Background:

Anle138b is a novel oligomer modulator.

Oligomeric aggregates are presumed to be the key neurotoxic agent. Anle138b blocksthe formation of pathological aggregates of prion protein and of α-synuclein, which is deposited in Parkinson’s disease and other synucleinopathies such as dementia with Lewy bodies and multiple system atrophy. Anle138b strongly inhibits all prion strains tested including BSE-derived and human prions. Anle138b shows structure-dependent binding to pathological aggregates and strongly inhibits formation of pathological oligomers both for prion protein and α-synuclein[1].
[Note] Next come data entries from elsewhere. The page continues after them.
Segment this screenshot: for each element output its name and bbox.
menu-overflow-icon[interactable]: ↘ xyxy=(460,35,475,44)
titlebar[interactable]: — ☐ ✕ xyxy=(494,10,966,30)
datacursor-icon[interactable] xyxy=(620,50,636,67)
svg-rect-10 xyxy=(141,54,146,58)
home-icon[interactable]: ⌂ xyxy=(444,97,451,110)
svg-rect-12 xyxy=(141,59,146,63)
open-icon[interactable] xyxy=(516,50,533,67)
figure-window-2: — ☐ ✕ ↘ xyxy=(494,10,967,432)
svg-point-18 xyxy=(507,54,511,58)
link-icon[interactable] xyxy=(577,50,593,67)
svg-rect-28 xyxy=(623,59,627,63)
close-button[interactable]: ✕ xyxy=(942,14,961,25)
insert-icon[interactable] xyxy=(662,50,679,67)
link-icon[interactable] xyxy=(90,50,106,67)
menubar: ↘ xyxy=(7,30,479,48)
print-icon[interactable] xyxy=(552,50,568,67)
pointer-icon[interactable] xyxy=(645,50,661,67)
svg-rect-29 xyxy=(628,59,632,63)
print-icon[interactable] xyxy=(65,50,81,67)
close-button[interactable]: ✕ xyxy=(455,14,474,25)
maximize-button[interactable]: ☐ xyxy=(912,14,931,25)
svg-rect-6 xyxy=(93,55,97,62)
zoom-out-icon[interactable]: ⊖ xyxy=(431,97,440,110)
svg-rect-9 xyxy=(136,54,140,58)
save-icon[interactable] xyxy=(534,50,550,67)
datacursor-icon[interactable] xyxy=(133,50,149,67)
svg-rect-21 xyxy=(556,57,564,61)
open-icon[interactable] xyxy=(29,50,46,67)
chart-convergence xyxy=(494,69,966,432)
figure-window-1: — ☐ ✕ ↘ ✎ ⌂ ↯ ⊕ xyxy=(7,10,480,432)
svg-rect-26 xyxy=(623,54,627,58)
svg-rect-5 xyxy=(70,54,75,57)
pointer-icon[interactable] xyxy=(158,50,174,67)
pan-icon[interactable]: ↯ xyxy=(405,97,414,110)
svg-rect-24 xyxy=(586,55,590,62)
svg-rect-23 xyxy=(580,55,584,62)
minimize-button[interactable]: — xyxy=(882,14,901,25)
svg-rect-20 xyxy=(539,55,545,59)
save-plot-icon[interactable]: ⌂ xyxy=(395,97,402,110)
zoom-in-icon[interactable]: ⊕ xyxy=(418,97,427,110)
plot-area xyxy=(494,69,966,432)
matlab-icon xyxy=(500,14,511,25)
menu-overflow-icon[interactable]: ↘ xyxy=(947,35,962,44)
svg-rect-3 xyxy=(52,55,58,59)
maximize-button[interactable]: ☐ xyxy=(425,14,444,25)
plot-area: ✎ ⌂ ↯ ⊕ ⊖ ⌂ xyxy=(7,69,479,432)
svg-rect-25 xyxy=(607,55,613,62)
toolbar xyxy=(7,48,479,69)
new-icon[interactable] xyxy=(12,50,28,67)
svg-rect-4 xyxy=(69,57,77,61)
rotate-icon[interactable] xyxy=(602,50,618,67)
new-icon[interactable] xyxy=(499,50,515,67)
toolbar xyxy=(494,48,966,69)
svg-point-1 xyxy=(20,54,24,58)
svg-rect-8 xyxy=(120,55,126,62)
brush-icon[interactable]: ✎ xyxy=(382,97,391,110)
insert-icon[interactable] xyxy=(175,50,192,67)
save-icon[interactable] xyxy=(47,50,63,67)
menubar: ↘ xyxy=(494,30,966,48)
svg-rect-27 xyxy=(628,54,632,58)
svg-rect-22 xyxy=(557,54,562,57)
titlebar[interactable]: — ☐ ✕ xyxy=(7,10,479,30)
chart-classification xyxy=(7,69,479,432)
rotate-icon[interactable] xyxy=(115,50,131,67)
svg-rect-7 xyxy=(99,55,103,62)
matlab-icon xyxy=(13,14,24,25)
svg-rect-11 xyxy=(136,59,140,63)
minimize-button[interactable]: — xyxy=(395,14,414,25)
Anle138b has no detectable toxicity at therapeutic doses and an excellent oral bioavailability and blood-brain-barrier penetration. In mouse models of prion disease and in three different PD mouse models, anle138b strongly inhibits oligomer accumulation, neuronal degeneration, and disease progression[1]. Di-phenyl-pyrazole anle138b binds to aggregated tau and inhibits tau aggregation. Anle138b treatment effectively ameliorates disease symptoms, increases survival time and improves cognition of tau transgenic PS19 mice[2].
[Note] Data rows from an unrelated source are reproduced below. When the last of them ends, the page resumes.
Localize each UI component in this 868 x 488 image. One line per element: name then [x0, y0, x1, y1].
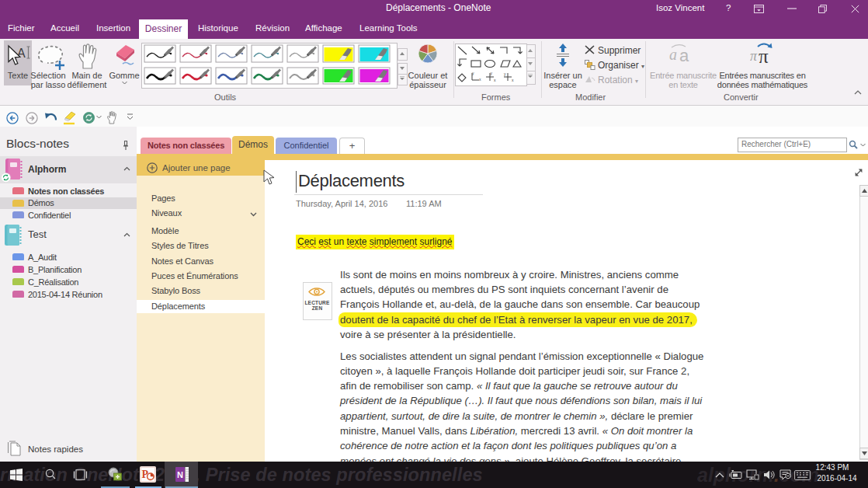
svg-text:x: x	[479, 77, 481, 82]
svg-text:A: A	[17, 47, 26, 60]
svg-text:y: y	[472, 71, 474, 75]
svg-text:x: x	[512, 78, 514, 82]
svg-text:π: π	[759, 46, 769, 64]
svg-text:π: π	[750, 48, 758, 64]
svg-text:N: N	[177, 470, 183, 479]
svg-text:x: x	[494, 78, 496, 82]
svg-text:y: y	[504, 71, 506, 76]
svg-text:y: y	[491, 71, 493, 75]
svg-text:a: a	[679, 46, 689, 64]
svg-text:a: a	[669, 46, 677, 63]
[1]. Wagner J, et al. Anle138b: a novel oligomer modulator for disease-modifying therapy of neurodegenerative diseases such as prion and Parkinson’s disease. Acta Neuropathol. 2013 Jun;125(6):795-813. [2]. Wagner J, et al. Reducing tau aggregates with anle138b delays disease progression in a mouse model of tauopathies. Acta Neuropathol. 2015 Nov;130(5):619-31.